[Data entries]
::::::::::

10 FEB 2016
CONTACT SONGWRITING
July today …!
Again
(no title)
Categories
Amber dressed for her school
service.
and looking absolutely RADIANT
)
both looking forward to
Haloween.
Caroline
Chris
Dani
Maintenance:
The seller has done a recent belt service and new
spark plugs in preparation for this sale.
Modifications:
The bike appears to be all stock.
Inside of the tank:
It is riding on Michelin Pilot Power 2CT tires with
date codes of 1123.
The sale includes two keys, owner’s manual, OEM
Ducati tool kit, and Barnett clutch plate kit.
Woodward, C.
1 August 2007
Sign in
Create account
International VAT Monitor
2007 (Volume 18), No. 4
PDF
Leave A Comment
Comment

::::::::::

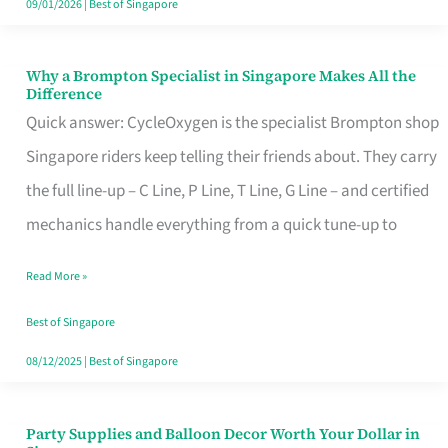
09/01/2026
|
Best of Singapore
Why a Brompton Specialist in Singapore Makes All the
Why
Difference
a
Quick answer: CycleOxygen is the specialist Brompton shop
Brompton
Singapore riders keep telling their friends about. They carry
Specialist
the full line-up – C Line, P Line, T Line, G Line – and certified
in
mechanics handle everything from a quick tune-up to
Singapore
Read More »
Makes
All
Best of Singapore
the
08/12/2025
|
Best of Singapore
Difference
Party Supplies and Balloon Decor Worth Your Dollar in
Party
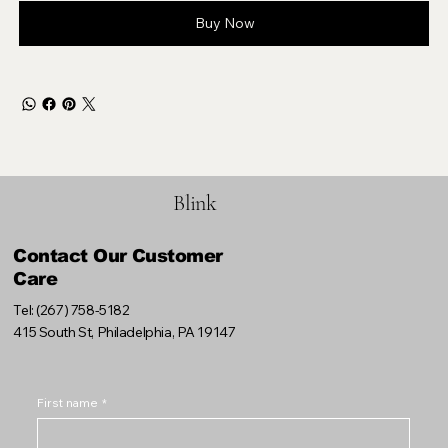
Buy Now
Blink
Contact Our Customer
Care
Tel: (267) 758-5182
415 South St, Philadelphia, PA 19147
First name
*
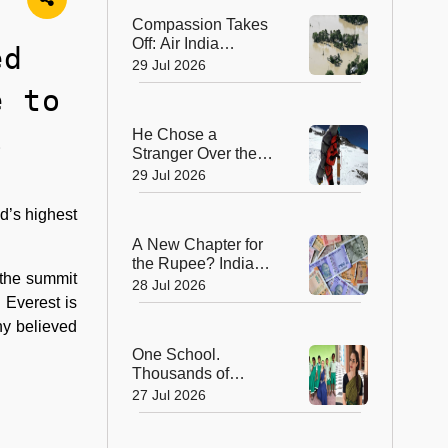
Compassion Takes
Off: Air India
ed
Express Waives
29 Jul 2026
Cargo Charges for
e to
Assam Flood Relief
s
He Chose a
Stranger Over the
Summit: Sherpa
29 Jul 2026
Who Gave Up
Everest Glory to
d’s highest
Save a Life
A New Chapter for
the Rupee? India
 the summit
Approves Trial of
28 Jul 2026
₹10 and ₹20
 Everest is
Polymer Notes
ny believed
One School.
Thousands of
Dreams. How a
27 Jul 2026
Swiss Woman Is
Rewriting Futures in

::::::::::

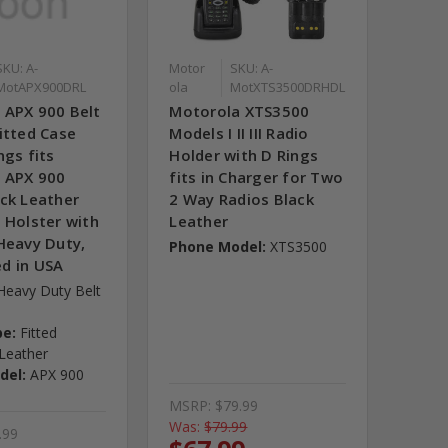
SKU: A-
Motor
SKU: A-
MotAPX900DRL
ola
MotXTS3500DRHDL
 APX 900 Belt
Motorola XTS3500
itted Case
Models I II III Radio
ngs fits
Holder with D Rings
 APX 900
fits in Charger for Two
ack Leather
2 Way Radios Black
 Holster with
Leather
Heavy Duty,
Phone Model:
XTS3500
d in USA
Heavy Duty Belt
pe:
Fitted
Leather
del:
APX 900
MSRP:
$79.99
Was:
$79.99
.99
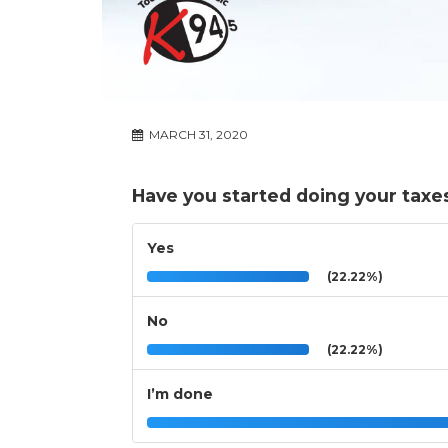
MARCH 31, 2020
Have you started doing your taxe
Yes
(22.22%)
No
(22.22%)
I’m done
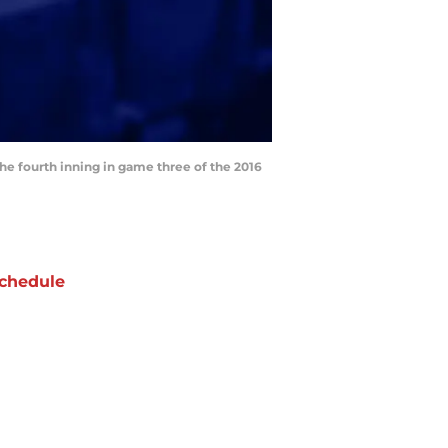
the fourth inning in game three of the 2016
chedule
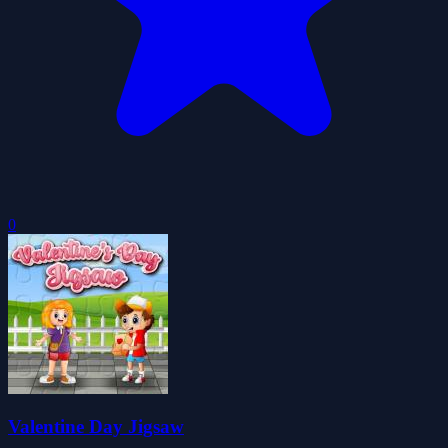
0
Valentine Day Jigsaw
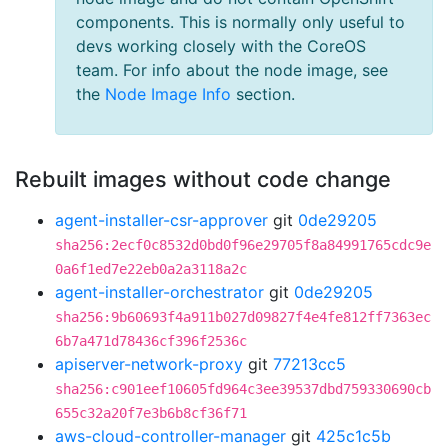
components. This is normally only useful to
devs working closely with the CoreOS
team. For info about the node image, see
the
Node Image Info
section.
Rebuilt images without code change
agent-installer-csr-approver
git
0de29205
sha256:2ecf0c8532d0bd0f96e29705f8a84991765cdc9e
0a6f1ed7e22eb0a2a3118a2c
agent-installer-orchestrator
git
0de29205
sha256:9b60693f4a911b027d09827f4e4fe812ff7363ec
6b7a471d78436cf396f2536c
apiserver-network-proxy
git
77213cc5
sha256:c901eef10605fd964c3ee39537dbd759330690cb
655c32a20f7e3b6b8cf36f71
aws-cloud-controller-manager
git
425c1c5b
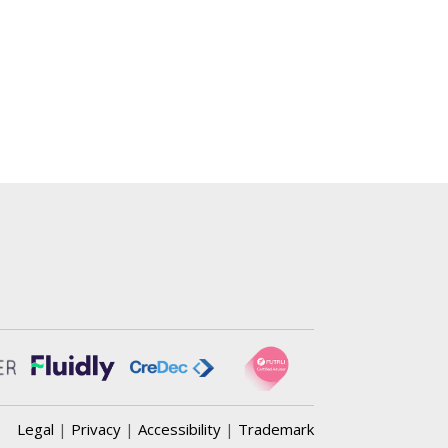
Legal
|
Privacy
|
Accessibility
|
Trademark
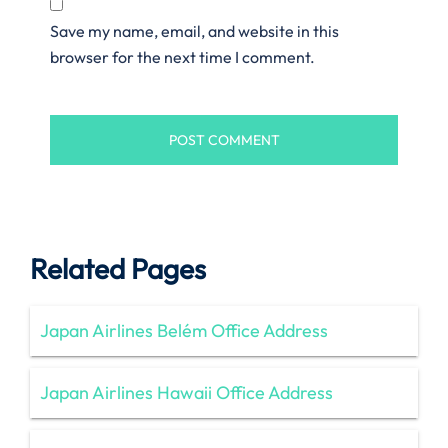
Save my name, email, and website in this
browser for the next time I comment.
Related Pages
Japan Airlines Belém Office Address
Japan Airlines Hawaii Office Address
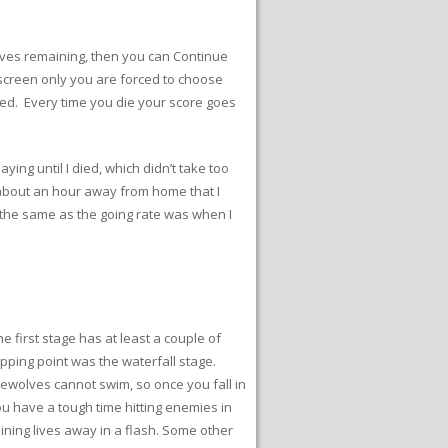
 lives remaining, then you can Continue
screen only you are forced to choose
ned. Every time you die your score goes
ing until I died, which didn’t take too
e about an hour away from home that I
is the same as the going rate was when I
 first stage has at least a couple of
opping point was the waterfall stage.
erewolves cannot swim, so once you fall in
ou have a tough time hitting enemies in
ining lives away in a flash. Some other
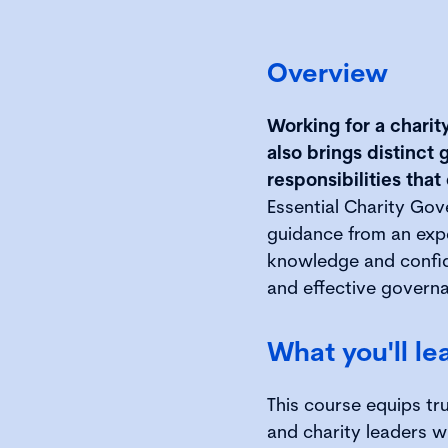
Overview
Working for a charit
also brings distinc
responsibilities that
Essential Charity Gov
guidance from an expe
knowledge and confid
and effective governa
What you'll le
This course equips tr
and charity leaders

::::::::::

◆ Your assignment ◆
Pull out every line of the entries that includes the word "Brompton".

◆ Task solution ◆
Why a Brompton Specialist in Singapore Makes All the
Quick answer: CycleOxygen is the specialist Brompton shop
Brompton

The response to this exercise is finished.